1 Kommentar zu "Aus der Not geborene Zweck-Partnerschaft"

  1. Sehr geehrte E-Book-Expertin, liebe Redaktion,

    Sie schreiben: „iBooks nutzt Epub, dennoch können Endkunden im iBookStore erworbene Bücher nur auf Geräten der Firma aus Cupertino lesen.“

    Das ist leider nicht wirklich korrekt. Wie Sie völlig richtig schreiben, nutzt iBooks einen offenen Standard (ePub). Sofern Bücher ohne DRM (Kopierschutz) in den iBookStore eingestellt werden, können die beim o.g. Konzern erworbenen E-Books daher auch auf jedem Lesegerät, welches ePub verarbeitet, gelesen werden! DRM ist seitens des Unternehmens aus Cupertino nicht obligatorisch, sondern fakultativ. D.h. die Entscheidung, ob ein Titel mit oder ohne DRM veröffentlicht wird, obliegt einzig und allein dem Verlag/Rechteinhaber.
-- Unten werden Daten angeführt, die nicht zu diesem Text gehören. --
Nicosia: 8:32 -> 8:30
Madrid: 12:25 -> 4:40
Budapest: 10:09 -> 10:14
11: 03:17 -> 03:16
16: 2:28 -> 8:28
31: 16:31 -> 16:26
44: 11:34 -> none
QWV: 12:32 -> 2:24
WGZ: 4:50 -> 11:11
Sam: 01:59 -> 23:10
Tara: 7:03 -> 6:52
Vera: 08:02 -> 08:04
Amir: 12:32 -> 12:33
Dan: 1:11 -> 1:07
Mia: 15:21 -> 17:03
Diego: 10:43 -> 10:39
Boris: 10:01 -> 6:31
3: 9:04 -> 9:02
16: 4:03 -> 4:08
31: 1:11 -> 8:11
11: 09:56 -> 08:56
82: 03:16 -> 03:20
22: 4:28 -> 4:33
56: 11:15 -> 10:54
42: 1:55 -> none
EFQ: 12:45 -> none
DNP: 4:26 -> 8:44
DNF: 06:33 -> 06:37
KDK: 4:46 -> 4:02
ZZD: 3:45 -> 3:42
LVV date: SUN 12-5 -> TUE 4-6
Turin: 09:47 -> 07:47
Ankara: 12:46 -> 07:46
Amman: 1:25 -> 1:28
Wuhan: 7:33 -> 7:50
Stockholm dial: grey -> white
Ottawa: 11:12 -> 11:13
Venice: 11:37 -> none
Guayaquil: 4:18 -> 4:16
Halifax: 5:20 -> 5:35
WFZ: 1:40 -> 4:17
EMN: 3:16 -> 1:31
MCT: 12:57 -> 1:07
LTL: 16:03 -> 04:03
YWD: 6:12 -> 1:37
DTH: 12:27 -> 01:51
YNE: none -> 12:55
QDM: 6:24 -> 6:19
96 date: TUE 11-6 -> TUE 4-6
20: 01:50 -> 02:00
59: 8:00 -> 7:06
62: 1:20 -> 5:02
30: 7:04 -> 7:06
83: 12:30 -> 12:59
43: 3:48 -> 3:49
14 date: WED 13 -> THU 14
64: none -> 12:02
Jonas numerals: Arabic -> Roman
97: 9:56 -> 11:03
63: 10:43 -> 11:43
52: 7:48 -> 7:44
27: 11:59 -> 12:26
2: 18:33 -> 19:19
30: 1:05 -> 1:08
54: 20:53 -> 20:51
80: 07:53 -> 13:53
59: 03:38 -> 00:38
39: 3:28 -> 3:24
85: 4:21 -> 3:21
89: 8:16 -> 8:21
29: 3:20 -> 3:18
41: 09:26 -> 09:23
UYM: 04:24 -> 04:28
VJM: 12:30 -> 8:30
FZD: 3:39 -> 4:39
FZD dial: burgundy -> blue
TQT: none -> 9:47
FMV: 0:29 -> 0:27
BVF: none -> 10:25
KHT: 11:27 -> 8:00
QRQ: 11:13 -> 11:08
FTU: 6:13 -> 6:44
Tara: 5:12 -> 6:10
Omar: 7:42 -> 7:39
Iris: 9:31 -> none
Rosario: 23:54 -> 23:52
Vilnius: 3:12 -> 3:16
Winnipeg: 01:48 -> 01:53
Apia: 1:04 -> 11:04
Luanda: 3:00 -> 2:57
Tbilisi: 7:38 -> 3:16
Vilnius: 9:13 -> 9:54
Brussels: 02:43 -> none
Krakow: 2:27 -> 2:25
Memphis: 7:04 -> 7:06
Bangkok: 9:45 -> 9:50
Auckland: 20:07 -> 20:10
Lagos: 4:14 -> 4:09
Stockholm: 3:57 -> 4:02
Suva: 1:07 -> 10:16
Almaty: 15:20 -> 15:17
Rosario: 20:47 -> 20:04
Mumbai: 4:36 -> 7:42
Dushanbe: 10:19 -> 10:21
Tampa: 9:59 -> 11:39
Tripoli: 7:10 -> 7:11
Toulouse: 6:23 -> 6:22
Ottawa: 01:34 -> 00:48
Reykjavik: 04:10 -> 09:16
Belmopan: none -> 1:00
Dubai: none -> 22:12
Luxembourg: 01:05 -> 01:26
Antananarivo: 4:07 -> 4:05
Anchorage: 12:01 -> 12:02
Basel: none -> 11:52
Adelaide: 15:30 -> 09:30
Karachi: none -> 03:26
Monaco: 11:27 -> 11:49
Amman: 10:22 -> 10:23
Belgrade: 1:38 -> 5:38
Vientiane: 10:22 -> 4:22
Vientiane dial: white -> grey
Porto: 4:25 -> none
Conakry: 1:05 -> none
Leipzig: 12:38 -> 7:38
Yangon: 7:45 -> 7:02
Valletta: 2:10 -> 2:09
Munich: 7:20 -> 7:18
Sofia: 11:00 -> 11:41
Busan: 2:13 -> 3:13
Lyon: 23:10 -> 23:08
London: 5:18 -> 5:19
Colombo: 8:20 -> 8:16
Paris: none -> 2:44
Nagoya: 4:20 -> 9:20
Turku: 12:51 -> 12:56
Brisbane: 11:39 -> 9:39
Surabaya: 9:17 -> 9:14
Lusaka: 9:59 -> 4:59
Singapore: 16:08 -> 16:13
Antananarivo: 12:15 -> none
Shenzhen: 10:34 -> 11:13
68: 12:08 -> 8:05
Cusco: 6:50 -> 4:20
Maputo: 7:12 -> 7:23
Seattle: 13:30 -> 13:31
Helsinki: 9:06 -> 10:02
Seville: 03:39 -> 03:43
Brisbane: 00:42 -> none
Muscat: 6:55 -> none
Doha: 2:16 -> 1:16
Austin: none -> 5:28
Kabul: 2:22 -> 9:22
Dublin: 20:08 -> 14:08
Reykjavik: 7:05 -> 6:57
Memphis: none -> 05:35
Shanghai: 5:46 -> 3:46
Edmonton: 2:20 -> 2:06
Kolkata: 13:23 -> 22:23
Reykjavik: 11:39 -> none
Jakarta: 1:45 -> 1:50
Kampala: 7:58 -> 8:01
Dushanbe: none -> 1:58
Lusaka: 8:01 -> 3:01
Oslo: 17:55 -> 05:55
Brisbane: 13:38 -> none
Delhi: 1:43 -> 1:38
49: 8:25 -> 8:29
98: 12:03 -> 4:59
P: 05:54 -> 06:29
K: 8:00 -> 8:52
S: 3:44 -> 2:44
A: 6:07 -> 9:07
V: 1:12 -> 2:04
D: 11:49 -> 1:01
    Mit freundlichen Grüßen, K.L.

    P.S. Es gibt bereits einige Verlage, die sich gänzlich gegen DRM oder für ein „weiches“ DRM entscheiden (darunter auch ein prominenter deutscher Publikumsverlag) und dem Nutzer damit alle Freiheiten in Bezug auf das von ihm genutzte Endgerät lassen. Anzumerken bleibt allerdings, dass der Nutzer im iBookStore leider (noch) nicht erkennen kann, ob ein E-Book mit DRM ausgezeichnet ist. D.h. er muss sich zuvor anderweitig informieren.